Task directions =>
All of the data below needs to be set down once more, exactly as written.

Dataset entries =>
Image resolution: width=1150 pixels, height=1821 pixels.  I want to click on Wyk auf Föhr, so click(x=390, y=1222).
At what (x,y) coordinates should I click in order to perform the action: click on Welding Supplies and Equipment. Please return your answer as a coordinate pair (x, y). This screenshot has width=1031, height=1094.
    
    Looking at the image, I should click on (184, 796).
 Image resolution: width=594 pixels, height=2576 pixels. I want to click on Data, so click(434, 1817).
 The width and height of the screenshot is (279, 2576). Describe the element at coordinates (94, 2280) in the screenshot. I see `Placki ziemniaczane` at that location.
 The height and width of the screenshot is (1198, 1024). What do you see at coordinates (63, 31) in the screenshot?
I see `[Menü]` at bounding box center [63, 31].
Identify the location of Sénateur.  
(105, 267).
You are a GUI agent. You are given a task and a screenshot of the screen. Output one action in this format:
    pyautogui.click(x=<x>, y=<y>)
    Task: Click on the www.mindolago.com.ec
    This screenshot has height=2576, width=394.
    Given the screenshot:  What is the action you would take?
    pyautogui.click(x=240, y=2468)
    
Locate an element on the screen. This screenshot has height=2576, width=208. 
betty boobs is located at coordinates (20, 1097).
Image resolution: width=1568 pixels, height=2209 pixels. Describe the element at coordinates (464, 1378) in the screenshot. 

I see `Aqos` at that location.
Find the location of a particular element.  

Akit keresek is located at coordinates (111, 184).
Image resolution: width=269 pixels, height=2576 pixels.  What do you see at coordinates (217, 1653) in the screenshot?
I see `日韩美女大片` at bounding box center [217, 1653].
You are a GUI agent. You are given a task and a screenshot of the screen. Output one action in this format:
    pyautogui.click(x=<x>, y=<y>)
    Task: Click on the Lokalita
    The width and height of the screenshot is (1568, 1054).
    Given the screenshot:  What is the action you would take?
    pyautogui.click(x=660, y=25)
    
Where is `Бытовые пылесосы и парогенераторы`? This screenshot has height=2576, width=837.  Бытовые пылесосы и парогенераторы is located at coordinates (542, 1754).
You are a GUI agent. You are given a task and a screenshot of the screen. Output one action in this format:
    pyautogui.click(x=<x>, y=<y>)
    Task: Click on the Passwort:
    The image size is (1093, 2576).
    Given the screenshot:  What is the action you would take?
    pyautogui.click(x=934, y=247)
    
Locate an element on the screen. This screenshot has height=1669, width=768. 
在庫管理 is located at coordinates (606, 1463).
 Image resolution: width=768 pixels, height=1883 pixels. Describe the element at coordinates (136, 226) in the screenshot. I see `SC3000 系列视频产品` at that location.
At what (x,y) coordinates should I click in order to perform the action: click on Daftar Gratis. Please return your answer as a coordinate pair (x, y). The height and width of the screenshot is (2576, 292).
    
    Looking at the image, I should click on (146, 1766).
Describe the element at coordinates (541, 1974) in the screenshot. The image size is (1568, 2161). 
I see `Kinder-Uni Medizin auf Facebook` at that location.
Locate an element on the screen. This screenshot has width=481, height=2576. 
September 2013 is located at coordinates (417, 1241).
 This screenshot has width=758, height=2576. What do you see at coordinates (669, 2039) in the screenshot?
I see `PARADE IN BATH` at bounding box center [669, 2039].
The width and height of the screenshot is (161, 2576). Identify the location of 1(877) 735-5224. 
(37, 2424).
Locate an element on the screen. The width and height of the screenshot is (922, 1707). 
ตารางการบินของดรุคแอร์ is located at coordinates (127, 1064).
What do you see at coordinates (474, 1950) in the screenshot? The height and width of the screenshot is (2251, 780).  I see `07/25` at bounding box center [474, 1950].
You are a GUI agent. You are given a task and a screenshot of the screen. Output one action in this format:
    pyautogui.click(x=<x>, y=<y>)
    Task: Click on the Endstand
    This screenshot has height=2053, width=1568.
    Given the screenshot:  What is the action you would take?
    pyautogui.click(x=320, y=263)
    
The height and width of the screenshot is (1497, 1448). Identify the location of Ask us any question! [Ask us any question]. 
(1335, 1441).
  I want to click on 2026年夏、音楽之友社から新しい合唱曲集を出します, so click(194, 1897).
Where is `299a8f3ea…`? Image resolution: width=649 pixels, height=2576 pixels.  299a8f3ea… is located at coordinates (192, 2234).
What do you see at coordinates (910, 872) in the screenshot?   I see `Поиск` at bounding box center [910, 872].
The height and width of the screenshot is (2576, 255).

Output for this task =>
Image resolution: width=1150 pixels, height=1821 pixels.  I want to click on Wyk auf Föhr, so click(x=390, y=1222).
At what (x,y) coordinates should I click in order to perform the action: click on Welding Supplies and Equipment. Please return your answer as a coordinate pair (x, y). This screenshot has width=1031, height=1094.
    
    Looking at the image, I should click on (184, 796).
 Image resolution: width=594 pixels, height=2576 pixels. I want to click on Data, so click(434, 1817).
 The width and height of the screenshot is (279, 2576). Describe the element at coordinates (94, 2280) in the screenshot. I see `Placki ziemniaczane` at that location.
 The height and width of the screenshot is (1198, 1024). What do you see at coordinates (63, 31) in the screenshot?
I see `[Menü]` at bounding box center [63, 31].
Identify the location of Sénateur.  
(105, 267).
You are a GUI agent. You are given a task and a screenshot of the screen. Output one action in this format:
    pyautogui.click(x=<x>, y=<y>)
    Task: Click on the www.mindolago.com.ec
    This screenshot has height=2576, width=394.
    Given the screenshot:  What is the action you would take?
    pyautogui.click(x=240, y=2468)
    
Locate an element on the screen. This screenshot has height=2576, width=208. 
betty boobs is located at coordinates (20, 1097).
Image resolution: width=1568 pixels, height=2209 pixels. Describe the element at coordinates (464, 1378) in the screenshot. 

I see `Aqos` at that location.
Find the location of a particular element.  

Akit keresek is located at coordinates (111, 184).
Image resolution: width=269 pixels, height=2576 pixels.  What do you see at coordinates (217, 1653) in the screenshot?
I see `日韩美女大片` at bounding box center [217, 1653].
You are a GUI agent. You are given a task and a screenshot of the screen. Output one action in this format:
    pyautogui.click(x=<x>, y=<y>)
    Task: Click on the Lokalita
    The width and height of the screenshot is (1568, 1054).
    Given the screenshot:  What is the action you would take?
    pyautogui.click(x=660, y=25)
    
Where is `Бытовые пылесосы и парогенераторы`? This screenshot has height=2576, width=837.  Бытовые пылесосы и парогенераторы is located at coordinates (542, 1754).
You are a GUI agent. You are given a task and a screenshot of the screen. Output one action in this format:
    pyautogui.click(x=<x>, y=<y>)
    Task: Click on the Passwort:
    The image size is (1093, 2576).
    Given the screenshot:  What is the action you would take?
    pyautogui.click(x=934, y=247)
    
Locate an element on the screen. This screenshot has height=1669, width=768. 
在庫管理 is located at coordinates (606, 1463).
 Image resolution: width=768 pixels, height=1883 pixels. Describe the element at coordinates (136, 226) in the screenshot. I see `SC3000 系列视频产品` at that location.
At what (x,y) coordinates should I click in order to perform the action: click on Daftar Gratis. Please return your answer as a coordinate pair (x, y). The height and width of the screenshot is (2576, 292).
    
    Looking at the image, I should click on (146, 1766).
Describe the element at coordinates (541, 1974) in the screenshot. The image size is (1568, 2161). 
I see `Kinder-Uni Medizin auf Facebook` at that location.
Locate an element on the screen. This screenshot has width=481, height=2576. 
September 2013 is located at coordinates (417, 1241).
 This screenshot has width=758, height=2576. What do you see at coordinates (669, 2039) in the screenshot?
I see `PARADE IN BATH` at bounding box center [669, 2039].
The width and height of the screenshot is (161, 2576). Identify the location of 1(877) 735-5224. 
(37, 2424).
Locate an element on the screen. The width and height of the screenshot is (922, 1707). 
ตารางการบินของดรุคแอร์ is located at coordinates (127, 1064).
What do you see at coordinates (474, 1950) in the screenshot? The height and width of the screenshot is (2251, 780).  I see `07/25` at bounding box center [474, 1950].
You are a GUI agent. You are given a task and a screenshot of the screen. Output one action in this format:
    pyautogui.click(x=<x>, y=<y>)
    Task: Click on the Endstand
    This screenshot has height=2053, width=1568.
    Given the screenshot:  What is the action you would take?
    pyautogui.click(x=320, y=263)
    
The height and width of the screenshot is (1497, 1448). Identify the location of Ask us any question! [Ask us any question]. 
(1335, 1441).
  I want to click on 2026年夏、音楽之友社から新しい合唱曲集を出します, so click(194, 1897).
Where is `299a8f3ea…`? Image resolution: width=649 pixels, height=2576 pixels.  299a8f3ea… is located at coordinates (192, 2234).
What do you see at coordinates (910, 872) in the screenshot?   I see `Поиск` at bounding box center [910, 872].
The height and width of the screenshot is (2576, 255).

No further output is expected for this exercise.